PROVIDED INFORMATION:

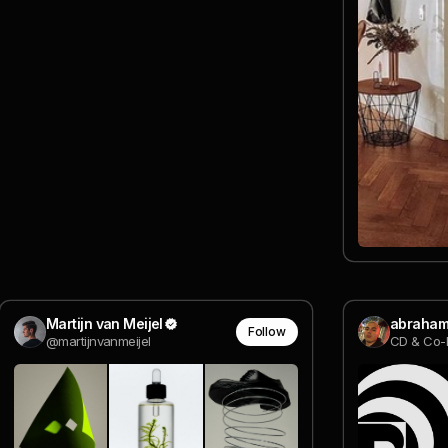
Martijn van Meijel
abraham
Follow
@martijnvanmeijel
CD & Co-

---

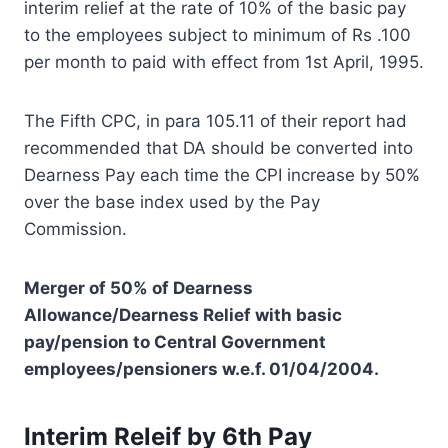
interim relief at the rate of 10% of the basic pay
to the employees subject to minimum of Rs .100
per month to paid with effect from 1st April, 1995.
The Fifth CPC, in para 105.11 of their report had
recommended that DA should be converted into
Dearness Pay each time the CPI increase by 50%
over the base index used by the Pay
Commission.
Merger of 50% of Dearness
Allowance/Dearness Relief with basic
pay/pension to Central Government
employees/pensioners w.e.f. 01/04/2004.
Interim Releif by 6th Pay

EXERCISE AIM: Everything from the line with "Allowance/Dearness Relief with basic" through the line with "Interim Releif by 6th Pay" in the listing above must be retyped exactly, with nothing added.

SOLUTION TO THE EXERCISE:
Allowance/Dearness Relief with basic
pay/pension to Central Government
employees/pensioners w.e.f. 01/04/2004.
Interim Releif by 6th Pay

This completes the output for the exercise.